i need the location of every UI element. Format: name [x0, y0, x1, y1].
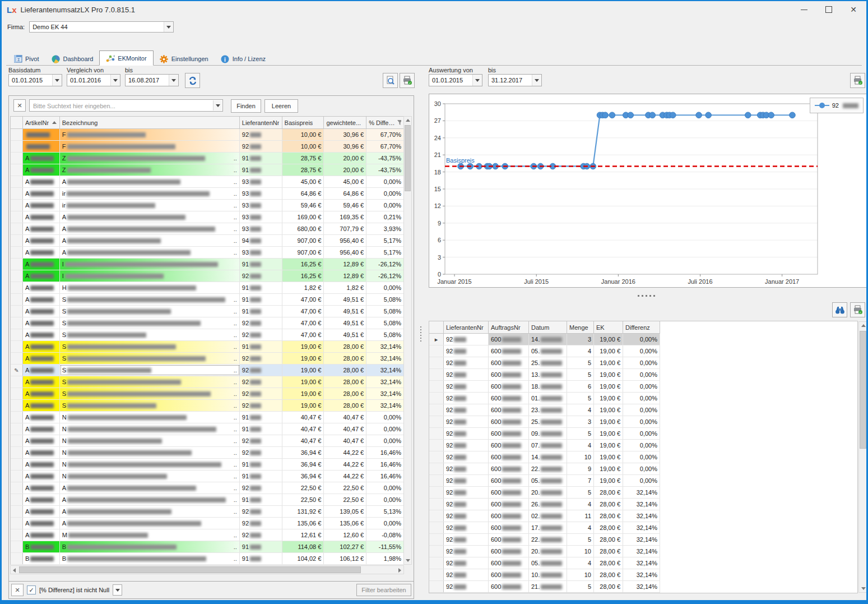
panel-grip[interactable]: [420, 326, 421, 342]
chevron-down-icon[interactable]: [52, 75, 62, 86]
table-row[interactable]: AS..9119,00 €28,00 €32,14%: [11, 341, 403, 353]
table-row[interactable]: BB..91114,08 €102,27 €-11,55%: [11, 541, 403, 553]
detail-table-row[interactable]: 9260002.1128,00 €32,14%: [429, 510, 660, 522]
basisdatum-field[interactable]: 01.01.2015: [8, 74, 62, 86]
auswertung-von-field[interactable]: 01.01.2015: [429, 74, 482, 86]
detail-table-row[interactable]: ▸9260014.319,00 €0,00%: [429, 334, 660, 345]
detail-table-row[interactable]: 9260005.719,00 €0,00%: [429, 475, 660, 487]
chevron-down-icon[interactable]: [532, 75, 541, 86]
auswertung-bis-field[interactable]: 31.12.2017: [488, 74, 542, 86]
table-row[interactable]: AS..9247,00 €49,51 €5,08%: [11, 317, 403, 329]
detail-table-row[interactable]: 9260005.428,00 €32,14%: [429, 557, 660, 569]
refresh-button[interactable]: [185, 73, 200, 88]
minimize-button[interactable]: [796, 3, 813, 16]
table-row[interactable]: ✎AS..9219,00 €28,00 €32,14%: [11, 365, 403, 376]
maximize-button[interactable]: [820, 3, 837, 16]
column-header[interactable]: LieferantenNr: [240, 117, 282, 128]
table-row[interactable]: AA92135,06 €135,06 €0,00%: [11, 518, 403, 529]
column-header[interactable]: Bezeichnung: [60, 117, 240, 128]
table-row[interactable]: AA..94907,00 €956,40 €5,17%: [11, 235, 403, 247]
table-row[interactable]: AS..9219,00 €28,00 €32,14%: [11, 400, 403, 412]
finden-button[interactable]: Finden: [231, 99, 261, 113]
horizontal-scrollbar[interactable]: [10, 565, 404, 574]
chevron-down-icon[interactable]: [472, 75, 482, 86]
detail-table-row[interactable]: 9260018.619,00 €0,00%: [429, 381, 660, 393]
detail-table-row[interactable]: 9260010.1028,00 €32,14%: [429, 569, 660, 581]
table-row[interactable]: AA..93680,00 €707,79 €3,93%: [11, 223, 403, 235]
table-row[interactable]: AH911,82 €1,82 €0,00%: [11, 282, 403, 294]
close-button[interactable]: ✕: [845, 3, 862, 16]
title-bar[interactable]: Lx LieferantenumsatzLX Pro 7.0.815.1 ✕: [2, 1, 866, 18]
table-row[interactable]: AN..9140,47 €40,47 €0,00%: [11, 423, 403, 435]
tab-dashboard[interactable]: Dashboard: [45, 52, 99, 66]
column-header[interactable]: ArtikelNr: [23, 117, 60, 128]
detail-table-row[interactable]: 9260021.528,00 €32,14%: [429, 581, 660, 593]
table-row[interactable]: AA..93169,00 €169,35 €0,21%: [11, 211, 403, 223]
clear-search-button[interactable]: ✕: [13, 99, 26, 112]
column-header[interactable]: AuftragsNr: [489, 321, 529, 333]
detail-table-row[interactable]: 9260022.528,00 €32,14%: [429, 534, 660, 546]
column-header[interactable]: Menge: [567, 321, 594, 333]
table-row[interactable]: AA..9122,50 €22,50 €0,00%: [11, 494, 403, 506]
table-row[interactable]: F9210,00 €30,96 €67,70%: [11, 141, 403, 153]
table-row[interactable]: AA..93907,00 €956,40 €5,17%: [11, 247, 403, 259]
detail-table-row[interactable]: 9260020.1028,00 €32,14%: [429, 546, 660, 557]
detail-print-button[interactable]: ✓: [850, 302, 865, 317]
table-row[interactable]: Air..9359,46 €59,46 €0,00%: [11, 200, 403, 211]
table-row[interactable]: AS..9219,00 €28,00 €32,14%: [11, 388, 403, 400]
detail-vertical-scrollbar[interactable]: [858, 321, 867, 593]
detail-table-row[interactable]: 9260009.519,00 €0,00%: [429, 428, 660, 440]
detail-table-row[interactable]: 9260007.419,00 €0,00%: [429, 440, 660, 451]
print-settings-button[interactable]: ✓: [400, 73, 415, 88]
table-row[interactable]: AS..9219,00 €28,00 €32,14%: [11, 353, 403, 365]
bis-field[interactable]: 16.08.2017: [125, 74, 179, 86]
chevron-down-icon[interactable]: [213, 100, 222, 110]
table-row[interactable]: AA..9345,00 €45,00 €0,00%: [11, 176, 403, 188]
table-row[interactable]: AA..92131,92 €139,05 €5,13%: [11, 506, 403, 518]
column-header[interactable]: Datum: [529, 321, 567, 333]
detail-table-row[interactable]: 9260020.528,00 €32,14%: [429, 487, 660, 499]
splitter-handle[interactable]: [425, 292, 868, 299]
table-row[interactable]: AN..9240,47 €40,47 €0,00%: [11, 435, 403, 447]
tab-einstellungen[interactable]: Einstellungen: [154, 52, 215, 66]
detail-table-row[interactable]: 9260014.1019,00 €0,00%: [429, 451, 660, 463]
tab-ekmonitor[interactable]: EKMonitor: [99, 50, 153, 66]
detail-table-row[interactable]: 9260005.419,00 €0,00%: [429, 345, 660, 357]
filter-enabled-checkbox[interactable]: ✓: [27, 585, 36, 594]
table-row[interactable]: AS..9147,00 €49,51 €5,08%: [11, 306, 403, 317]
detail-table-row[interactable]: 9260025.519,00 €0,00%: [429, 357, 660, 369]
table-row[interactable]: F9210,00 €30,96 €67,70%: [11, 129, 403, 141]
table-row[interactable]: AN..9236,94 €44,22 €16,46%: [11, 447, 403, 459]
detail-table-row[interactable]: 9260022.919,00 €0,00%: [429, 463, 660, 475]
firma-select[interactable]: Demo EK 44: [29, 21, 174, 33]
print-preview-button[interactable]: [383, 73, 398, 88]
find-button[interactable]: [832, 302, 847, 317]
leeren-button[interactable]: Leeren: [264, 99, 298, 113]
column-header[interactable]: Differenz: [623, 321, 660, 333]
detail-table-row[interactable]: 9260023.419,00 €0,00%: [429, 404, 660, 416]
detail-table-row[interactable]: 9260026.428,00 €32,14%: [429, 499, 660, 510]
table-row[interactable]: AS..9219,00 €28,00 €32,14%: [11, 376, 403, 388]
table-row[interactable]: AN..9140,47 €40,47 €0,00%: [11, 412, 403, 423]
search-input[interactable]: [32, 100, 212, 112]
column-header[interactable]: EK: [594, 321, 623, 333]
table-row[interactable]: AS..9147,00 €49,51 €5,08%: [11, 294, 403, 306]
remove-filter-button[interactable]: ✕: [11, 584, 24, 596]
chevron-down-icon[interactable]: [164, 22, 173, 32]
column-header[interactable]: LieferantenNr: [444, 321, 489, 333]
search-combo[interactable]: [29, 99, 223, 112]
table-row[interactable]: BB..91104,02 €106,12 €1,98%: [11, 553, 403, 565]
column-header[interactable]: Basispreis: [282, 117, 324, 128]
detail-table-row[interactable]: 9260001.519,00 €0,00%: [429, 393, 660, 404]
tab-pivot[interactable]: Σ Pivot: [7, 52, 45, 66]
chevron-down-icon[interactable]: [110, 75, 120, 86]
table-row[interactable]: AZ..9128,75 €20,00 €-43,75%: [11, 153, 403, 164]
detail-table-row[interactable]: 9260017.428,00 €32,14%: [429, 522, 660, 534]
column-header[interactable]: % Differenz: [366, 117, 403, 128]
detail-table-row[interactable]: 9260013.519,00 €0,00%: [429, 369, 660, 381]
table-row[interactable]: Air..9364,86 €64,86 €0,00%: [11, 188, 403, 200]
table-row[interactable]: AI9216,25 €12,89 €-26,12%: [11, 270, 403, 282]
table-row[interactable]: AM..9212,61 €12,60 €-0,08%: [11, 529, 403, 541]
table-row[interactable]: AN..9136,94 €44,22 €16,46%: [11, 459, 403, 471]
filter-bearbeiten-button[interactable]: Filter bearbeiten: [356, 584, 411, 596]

++++

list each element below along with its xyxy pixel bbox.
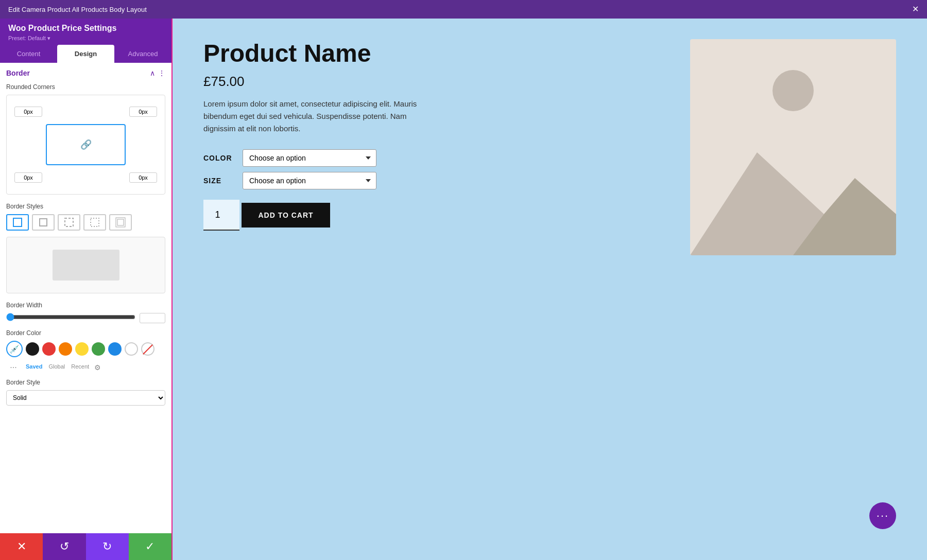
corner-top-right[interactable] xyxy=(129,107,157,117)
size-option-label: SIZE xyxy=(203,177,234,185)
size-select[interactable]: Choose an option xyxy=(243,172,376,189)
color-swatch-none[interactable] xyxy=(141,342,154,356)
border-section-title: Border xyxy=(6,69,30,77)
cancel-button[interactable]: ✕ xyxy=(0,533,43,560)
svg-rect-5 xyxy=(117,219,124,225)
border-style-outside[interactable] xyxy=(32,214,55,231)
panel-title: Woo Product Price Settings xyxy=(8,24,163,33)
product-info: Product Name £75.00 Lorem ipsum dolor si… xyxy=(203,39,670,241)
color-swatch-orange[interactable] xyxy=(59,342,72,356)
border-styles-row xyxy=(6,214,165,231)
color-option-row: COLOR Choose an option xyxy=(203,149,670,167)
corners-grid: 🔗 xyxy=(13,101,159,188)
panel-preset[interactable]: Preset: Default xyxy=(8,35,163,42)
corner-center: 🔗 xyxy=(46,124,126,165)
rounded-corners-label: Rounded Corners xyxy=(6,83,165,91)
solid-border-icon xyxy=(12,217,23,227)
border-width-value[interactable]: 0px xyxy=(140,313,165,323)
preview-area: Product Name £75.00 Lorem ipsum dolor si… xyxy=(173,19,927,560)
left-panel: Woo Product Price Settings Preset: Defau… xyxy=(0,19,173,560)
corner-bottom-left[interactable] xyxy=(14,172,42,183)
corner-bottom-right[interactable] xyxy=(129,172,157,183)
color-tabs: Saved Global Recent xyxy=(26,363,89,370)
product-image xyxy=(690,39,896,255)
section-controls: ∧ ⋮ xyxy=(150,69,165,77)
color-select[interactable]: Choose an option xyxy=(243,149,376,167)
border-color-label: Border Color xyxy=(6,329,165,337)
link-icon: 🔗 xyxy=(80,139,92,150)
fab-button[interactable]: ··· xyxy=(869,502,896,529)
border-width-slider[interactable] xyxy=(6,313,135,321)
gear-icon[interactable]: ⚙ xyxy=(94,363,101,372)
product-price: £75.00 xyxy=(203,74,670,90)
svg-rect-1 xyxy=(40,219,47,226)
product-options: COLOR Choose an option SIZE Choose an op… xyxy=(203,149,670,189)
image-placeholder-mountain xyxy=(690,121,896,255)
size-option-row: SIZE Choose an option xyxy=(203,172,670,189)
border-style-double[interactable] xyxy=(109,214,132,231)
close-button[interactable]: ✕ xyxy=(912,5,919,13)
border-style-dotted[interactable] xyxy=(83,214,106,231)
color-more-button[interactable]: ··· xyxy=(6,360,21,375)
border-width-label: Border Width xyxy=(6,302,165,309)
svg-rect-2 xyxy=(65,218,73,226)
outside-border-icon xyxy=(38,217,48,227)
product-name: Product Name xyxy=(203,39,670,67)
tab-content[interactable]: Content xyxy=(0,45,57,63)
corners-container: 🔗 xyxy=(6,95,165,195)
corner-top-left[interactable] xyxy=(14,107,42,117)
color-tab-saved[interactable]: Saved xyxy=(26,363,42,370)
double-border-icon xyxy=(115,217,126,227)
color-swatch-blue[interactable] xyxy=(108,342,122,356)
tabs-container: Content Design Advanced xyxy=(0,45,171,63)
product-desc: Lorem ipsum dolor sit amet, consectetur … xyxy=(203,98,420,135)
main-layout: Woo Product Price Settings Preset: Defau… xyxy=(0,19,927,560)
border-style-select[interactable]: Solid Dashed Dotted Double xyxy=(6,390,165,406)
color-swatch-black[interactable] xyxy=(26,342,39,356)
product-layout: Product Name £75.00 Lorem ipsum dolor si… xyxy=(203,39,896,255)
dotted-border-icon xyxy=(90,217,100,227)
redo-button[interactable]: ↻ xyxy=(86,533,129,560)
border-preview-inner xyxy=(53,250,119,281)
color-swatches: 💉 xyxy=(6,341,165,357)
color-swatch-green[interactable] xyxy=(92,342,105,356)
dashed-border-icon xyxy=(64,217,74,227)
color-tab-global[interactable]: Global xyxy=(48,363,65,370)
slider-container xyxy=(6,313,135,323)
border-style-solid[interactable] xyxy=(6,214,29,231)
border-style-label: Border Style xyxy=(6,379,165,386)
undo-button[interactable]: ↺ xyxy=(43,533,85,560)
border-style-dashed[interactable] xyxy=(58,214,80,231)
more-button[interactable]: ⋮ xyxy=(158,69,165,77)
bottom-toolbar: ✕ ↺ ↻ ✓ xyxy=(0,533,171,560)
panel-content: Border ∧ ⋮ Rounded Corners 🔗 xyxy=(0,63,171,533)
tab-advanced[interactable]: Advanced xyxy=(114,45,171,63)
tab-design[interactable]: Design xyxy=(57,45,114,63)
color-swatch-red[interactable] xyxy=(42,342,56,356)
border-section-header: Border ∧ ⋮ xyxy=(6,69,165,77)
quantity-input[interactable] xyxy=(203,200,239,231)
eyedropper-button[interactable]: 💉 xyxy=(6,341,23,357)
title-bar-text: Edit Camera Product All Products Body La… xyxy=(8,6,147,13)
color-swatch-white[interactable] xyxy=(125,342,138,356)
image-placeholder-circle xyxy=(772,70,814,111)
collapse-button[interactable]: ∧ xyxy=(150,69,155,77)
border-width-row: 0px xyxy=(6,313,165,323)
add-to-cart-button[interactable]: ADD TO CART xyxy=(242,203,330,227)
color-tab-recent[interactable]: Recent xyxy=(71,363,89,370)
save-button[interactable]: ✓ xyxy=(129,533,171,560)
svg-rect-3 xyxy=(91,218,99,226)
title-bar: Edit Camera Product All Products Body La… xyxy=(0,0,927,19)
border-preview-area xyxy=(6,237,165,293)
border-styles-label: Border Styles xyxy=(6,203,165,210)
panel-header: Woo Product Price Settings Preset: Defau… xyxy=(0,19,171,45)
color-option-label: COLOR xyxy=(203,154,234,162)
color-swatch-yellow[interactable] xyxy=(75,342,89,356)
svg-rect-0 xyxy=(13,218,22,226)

++++

Task: The answer must consist of each line from the data that includes the string "chevron".

Solution to the problem:
chevron-down-icon[interactable]: [52, 75, 62, 86]
chevron-down-icon[interactable]: [532, 75, 541, 86]
chevron-down-icon[interactable]: [472, 75, 482, 86]
chevron-down-icon[interactable]: [213, 100, 222, 110]
chevron-down-icon[interactable]: [164, 22, 173, 32]
chevron-down-icon[interactable]: [110, 75, 120, 86]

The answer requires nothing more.